L’unanimità non c’è. Ma “a maggioranza” il collegio dei Probiviri dei Movimento 5 Stelle ha deciso di avviare l’iter dei procedimenti disciplinari contro tutti quei parlamentari che non hanno votato la fiducia al governo Draghi e, già che c’erano, anche contro quelli che non sono in regola con le restituzioni. Sul secondo caso, c’è poco da contrattaccare. Ma sul primo la battaglia è appena cominciata. E non si annuncia di facile risoluzione, se perfino per una dei tre componenti del collegio, ci sono “possibili rilievi di illegittimità”. Durante la riunione di ieri, Raffaella Andreola ha infatti confermato tutte le sue perplessità sul caso dei 40 cacciati “su indicazione dell’ex capo politico senatore Crimi, attualmente a mio avviso non titolato a tali indicazioni”. Una valutazione che, dopo il voto su Rousseau per il nuovo organo collegiale, era stata condivisa anche da Davide Casaleggio, seppur smentito dal garante Beppe Grillo: anche per il manager milanese, Crimi non ha più alcun titolo. E sempre a Rousseau si potrebbe tornare se passasse la proposta della stessa Andreola: rimettere agli iscritti la decisione. Ovvero chiedere alla base: chi ha detto no a Draghi va cacciato davvero?

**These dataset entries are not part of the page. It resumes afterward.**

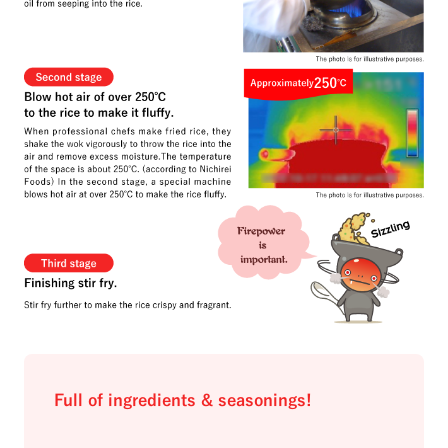
Full of ingredients & seasonings!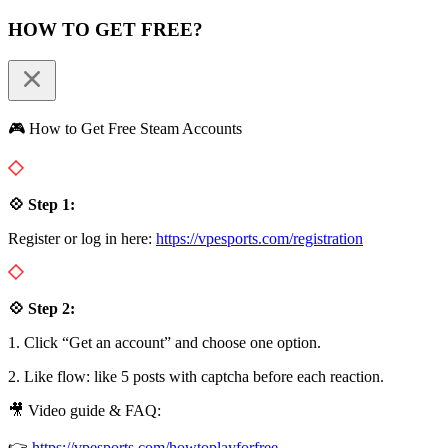
HOW TO GET FREE?
🎮 How to Get Free Steam Accounts
💠 Step 1:
Register or log in here:
https://vpesports.com/registration
💠 Step 2:
1. Click “Get an account” and choose one option.
2. Like flow: like 5 posts with captcha before each reaction.
🎥 Video guide & FAQ:
👉
https://vpesports.com/howtoplayforfree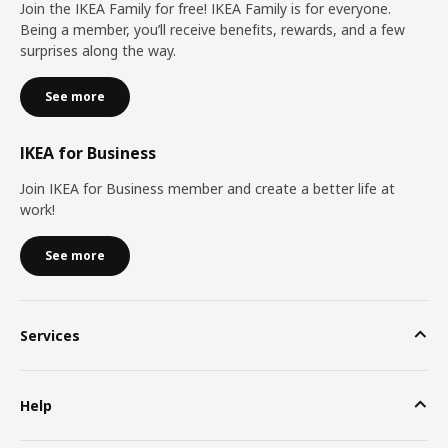
Join the IKEA Family for free! IKEA Family is for everyone.
Being a member, you’ll receive benefits, rewards, and a few
surprises along the way.
See more
IKEA for Business
Join IKEA for Business member and create a better life at
work!
See more
Services
Help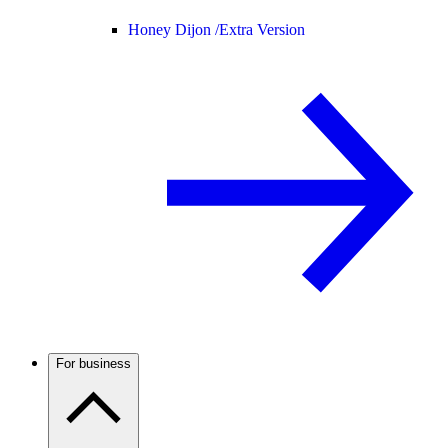
Honey Dijon /
Extra Version
For business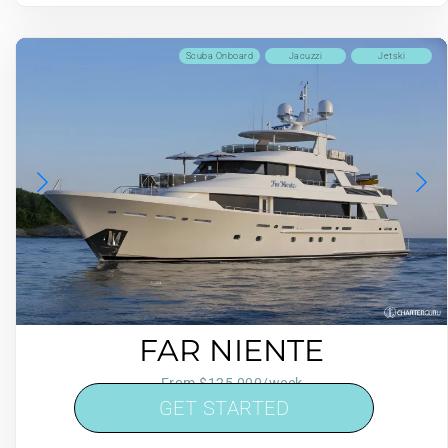
Scuba Onboard
Jacuzzi
Jetski
FAR NIENTE
From $125,000/week
GET STARTED
5 cabins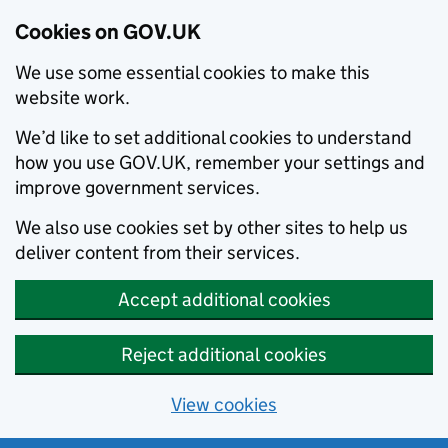
Cookies on GOV.UK
We use some essential cookies to make this
website work.
We’d like to set additional cookies to understand
how you use GOV.UK, remember your settings and
improve government services.
We also use cookies set by other sites to help us
deliver content from their services.
Accept additional cookies
Reject additional cookies
View cookies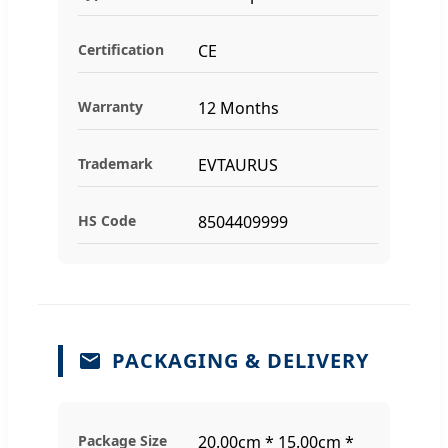
Certification
CE
Warranty
12 Months
Trademark
EVTAURUS
HS Code
8504409999
PACKAGING & DELIVERY
Package Size
20.00cm * 15.00cm *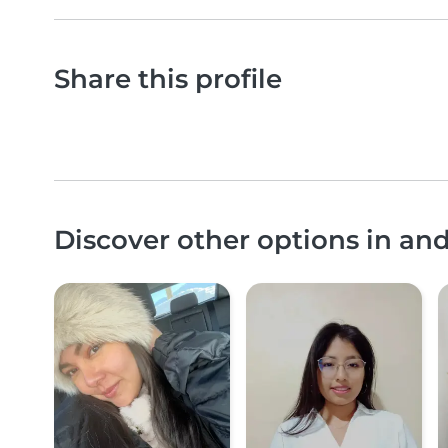
Share this profile
Discover other options in and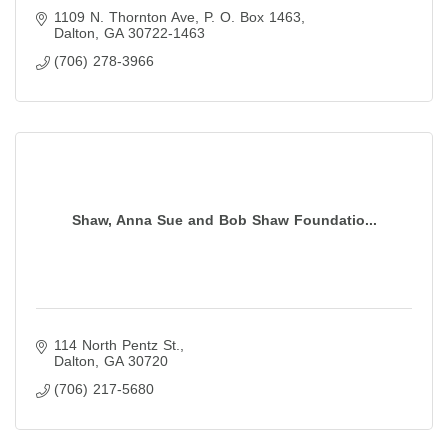
1109 N. Thornton Ave
P. O. Box 1463
Dalton
GA
30722-1463
(706) 278-3966
Shaw, Anna Sue and Bob Shaw Foundatio...
114 North Pentz St.
Dalton
GA
30720
(706) 217-5680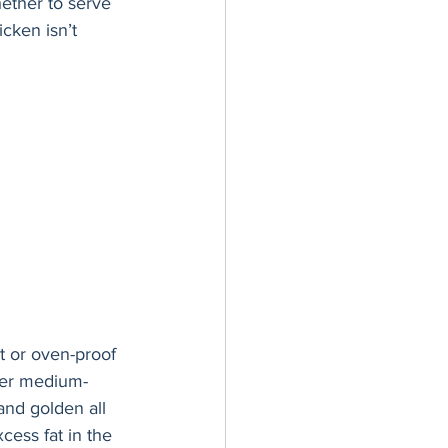
hether to serve 
cken isn’t 
t or oven-proof 
over medium-
 and golden all 
ess fat in the 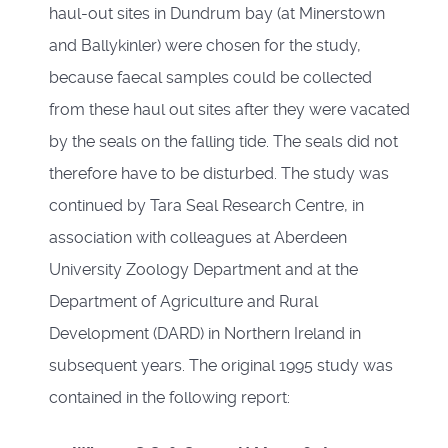
haul-out sites in Dundrum bay (at Minerstown
and Ballykinler) were chosen for the study,
because faecal samples could be collected
from these haul out sites after they were vacated
by the seals on the falling tide. The seals did not
therefore have to be disturbed. The study was
continued by Tara Seal Research Centre, in
association with colleagues at Aberdeen
University Zoology Department and at the
Department of Agriculture and Rural
Development (DARD) in Northern Ireland in
subsequent years. The original 1995 study was
contained in the following report: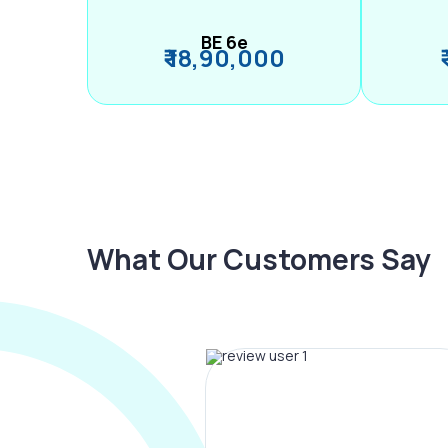
BE 6e
₹ 18,90,000
What Our Customers Say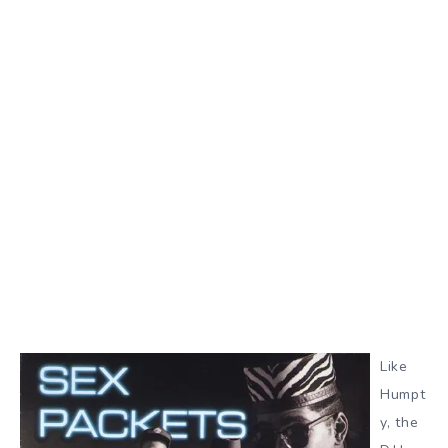
Like
Humpt
y, the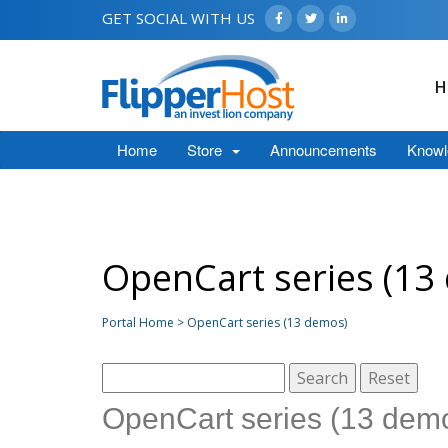
GET SOCIAL WITH US
H
Home
Store
Announcements
Knowl
OpenCart series (13
Portal Home > OpenCart series (13 demos)
OpenCart series (13 dem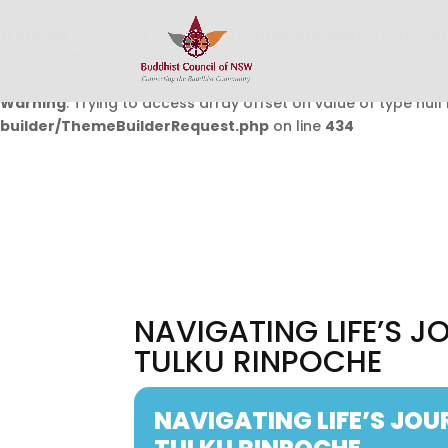
Warning
: Undefined array key 0 in
/home/buddhistcouncil/
on line
432
Warning
: Trying to access array offset on value of type null 
builder/ThemeBuilderRequest.php
on line
434
NAVIGATING LIFE’S J
TULKU RINPOCHE
NAVIGATING LIFE’S JOU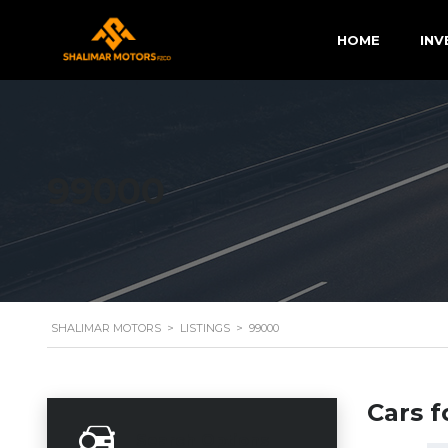
HOME
INV
99000
SHALIMAR MOTORS
>
LISTINGS
>
99000
Cars f
Search Options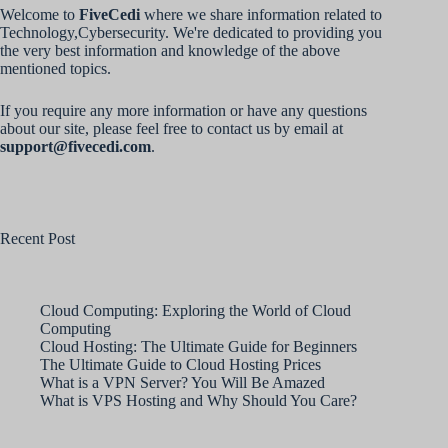
Welcome to
FiveCedi
where we share information related to
Technology,Cybersecurity. We're dedicated to providing you
the very best information and knowledge of the above
mentioned topics.
If you require any more information or have any questions
about our site, please feel free to contact us by email at
support@fivecedi.com
.
Recent Post
Cloud Computing: Exploring the World of Cloud
Computing
Cloud Hosting: The Ultimate Guide for Beginners
The Ultimate Guide to Cloud Hosting Prices
What is a VPN Server? You Will Be Amazed
What is VPS Hosting and Why Should You Care?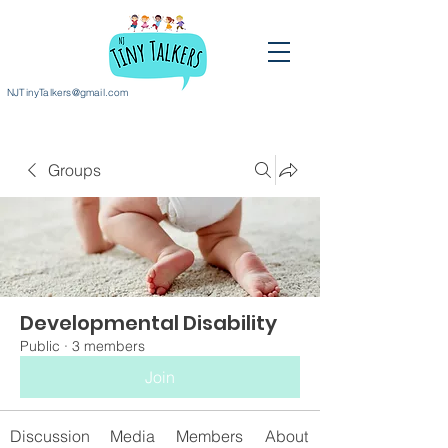
NJTinyTalkers@gmail.com
Groups
Developmental Disability
Public
·
3 members
Join
Discussion
Media
Members
About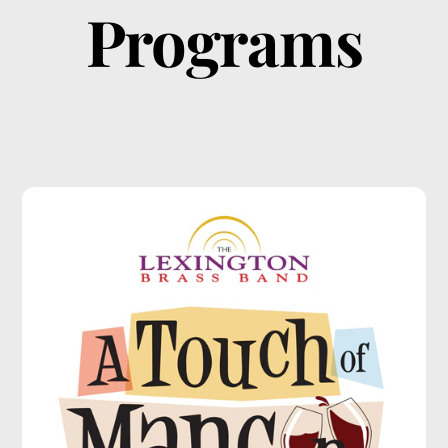
Programs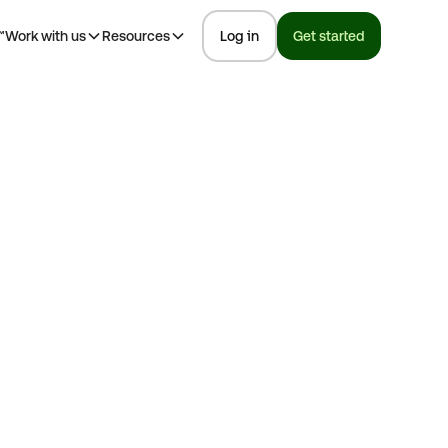
™
Work with us
Resources
Log in
Get started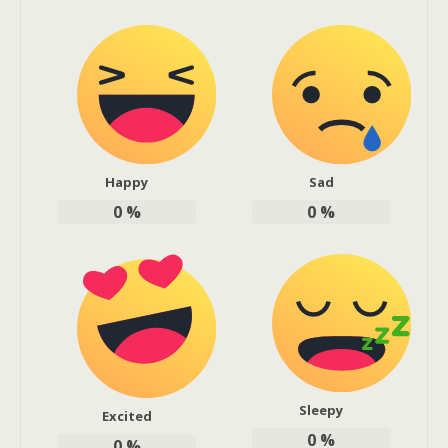
Happy
Sad
0
%
0
%
Sleepy
Excited
0
%
0
%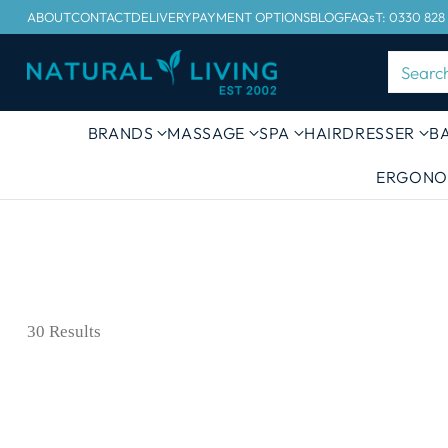
ABOUT
CONTACT
DELIVERY
PAYMENT OPTIONS
BLOG
FAQs
T: 0330 828
Searc
BRANDS
MASSAGE
SPA
HAIRDRESSER
B
ERGONO
30 Results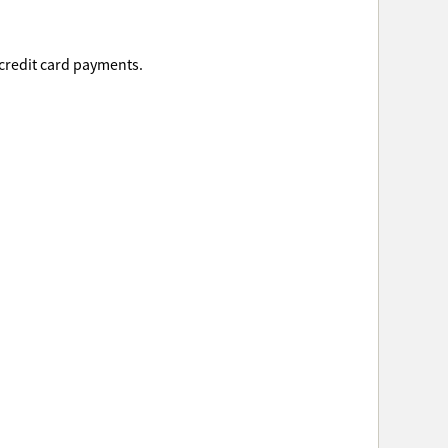
 credit card payments.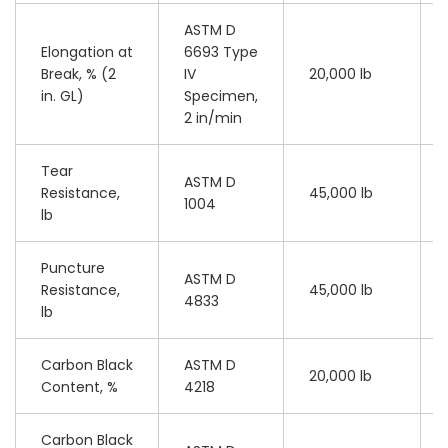
ASTM D
Elongation at
6693 Type
Break, % (2
IV
20,000 lb
in. GL)
Specimen,
2 in/min
Tear
ASTM D
Resistance,
45,000 lb
1004
lb
Puncture
ASTM D
Resistance,
45,000 lb
4833
lb
Carbon Black
ASTM D
20,000 lb
Content, %
4218
Carbon Black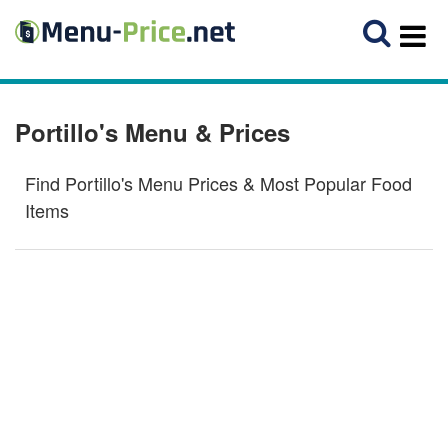
Portillo's Menu & Prices
Find Portillo's Menu Prices & Most Popular Food
Items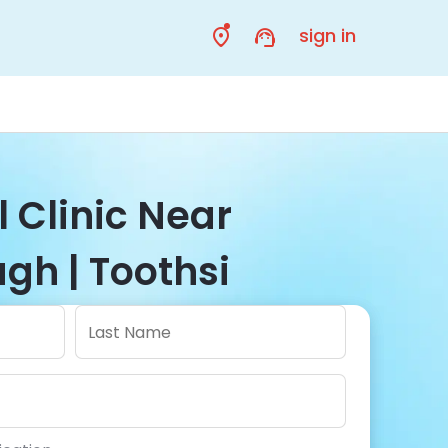
sign in
 Clinic Near
gh | Toothsi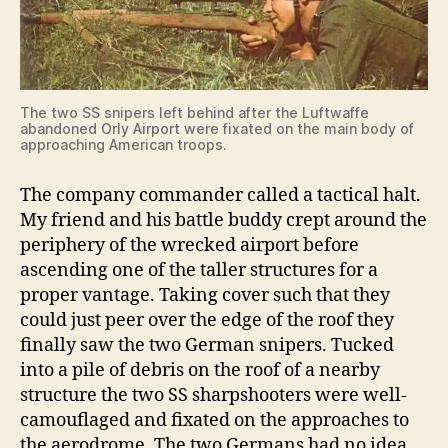
The two SS snipers left behind after the Luftwaffe
abandoned Orly Airport were fixated on the main body of
approaching American troops.
The company commander called a tactical halt.
My friend and his battle buddy crept around the
periphery of the wrecked airport before
ascending one of the taller structures for a
proper vantage. Taking cover such that they
could just peer over the edge of the roof they
finally saw the two German snipers. Tucked
into a pile of debris on the roof of a nearby
structure the two SS sharpshooters were well-
camouflaged and fixated on the approaches to
the aerodrome. The two Germans had no idea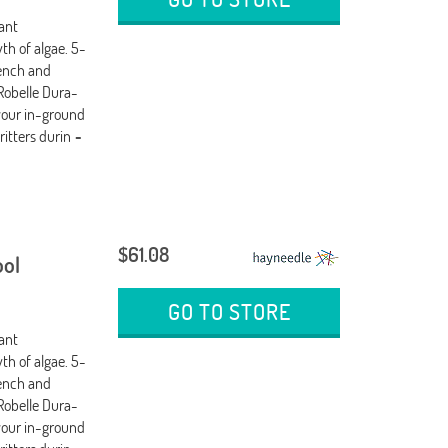
tant
th of algae. 5-
wench and
Robelle Dura-
your in-ground
ritters durin
-
$61.08
ool
GO TO STORE
tant
th of algae. 5-
wench and
Robelle Dura-
your in-ground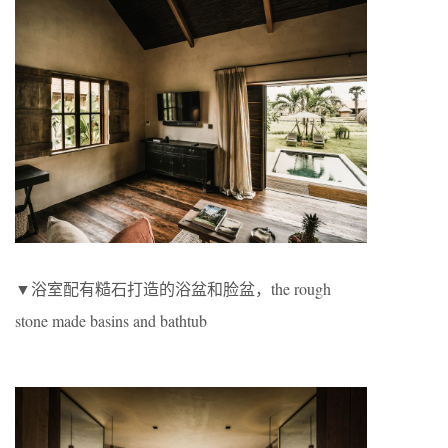
▼浴室配有糙石打造的浴盆和脸盆，the rough
stone made basins and bathtub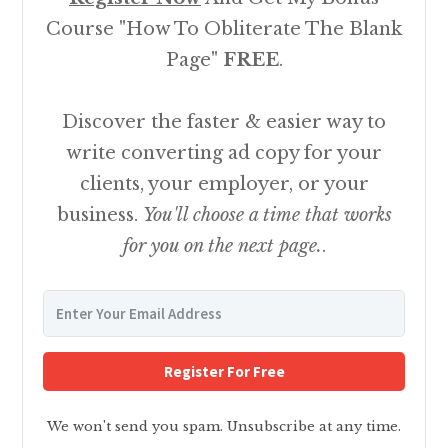
Course "How To Obliterate The Blank
Page"
FREE
.
Discover the faster & easier way to
write converting ad copy for your
clients, your employer, or your
business.
You'll choose a time that works
for you on the next page.
.
Register For Free
We won't send you spam. Unsubscribe at any time.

Sono tutti convinti, a cominciare da quell’Alessandro Di Battista che ha lanciato la sua “opposizione” da fuori, che gli iscritti 5S starebbero con i ribelli. Da Statuto, sarebbe il Garante, ovvero quel Beppe Grillo che per il sì al governo si è speso in prima persona, a dover indire la consultazione. Ma almeno nel Regolamento del gruppo M5S del Senato c’è un appiglio che rende assai più percorribile la via del ricorso.
La senatrice Barbara Lezzi, per dire, lo ha già scritto. E mette in fila tutti i motivi per cui ritiene che la cacciata non stia in piedi. A cominciare dal merito, visto che la mandano via perché non ha rispettato la decisione di Rousseau (finita, ricordiamo 60 a 40 per il sì a Draghi). Il “coinvolgimento degli iscritti”, infatti, si è “sostanziato attraverso la formulazione di un quesito ben poco dettagliato e ha riguardato una fase del tutto preliminare rispetto alla puntuale definizione della squadra governativa”. Né tantomeno si può richiamare l’obbligo a votare la fiducia previsto dal Codice etico, visto che quello fa esplicito riferimento a governi guidati da premier “espressione del M5S”, non quindi dall’ex presidente della Bce. E poi c’è la questione di metodo, che a questo punto rischia di essere quella decisiva. Perché, dicevamo, il Regolamento del gruppo M5S al Senato prevede che le espulsioni arrivino dopo tre passaggi: “l’iniziativa del presidente del gruppo, il parere del Consiglio direttivo e la ratifica degli iscritti”. Esistono deroghe ma, secondo il ricorso di Lezzi, non è il caso di cui stiamo parlando: non è esplicitamente richiamata, né può rientrare nei “casi eccezionali” previsti dal capo politico, visto che dal 18 febbraio – giorno in cui è stato istituito l’organo collegiale – il capo politico non esiste più.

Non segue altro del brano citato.